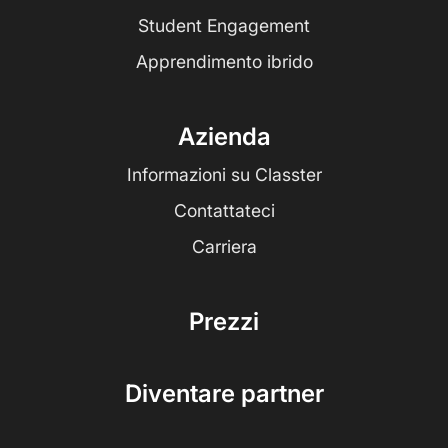
Student Engagement
Apprendimento ibrido
Azienda
Informazioni su Classter
Contattateci
Carriera
Prezzi
Diventare partner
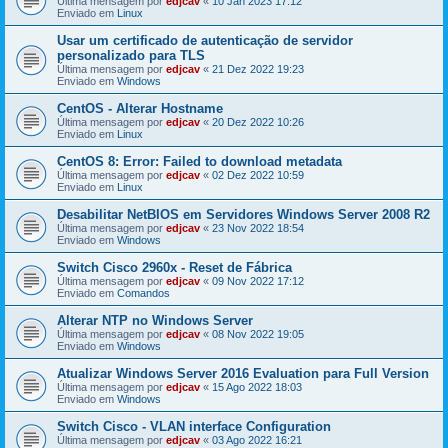
Última mensagem por
edjcav
«
10 Jan 2023 17:12
Enviado em
Linux
Usar um certificado de autenticação de servidor
personalizado para TLS
Última mensagem por
edjcav
«
21 Dez 2022 19:23
Enviado em
Windows
CentOS - Alterar Hostname
Última mensagem por
edjcav
«
20 Dez 2022 10:26
Enviado em
Linux
CentOS 8: Error: Failed to download metadata
Última mensagem por
edjcav
«
02 Dez 2022 10:59
Enviado em
Linux
Desabilitar NetBIOS em Servidores Windows Server 2008 R2
Última mensagem por
edjcav
«
23 Nov 2022 18:54
Enviado em
Windows
Switch Cisco 2960x - Reset de Fábrica
Última mensagem por
edjcav
«
09 Nov 2022 17:12
Enviado em
Comandos
Alterar NTP no Windows Server
Última mensagem por
edjcav
«
08 Nov 2022 19:05
Enviado em
Windows
Atualizar Windows Server 2016 Evaluation para Full Version
Última mensagem por
edjcav
«
15 Ago 2022 18:03
Enviado em
Windows
Switch Cisco - VLAN interface Configuration
Última mensagem por
edjcav
«
03 Ago 2022 16:21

- - -

Read through the lines above and collect those that contain the string "Cisco".

- ANSWER BOX -
Switch Cisco 2960x - Reset de Fábrica
Switch Cisco - VLAN interface Configuration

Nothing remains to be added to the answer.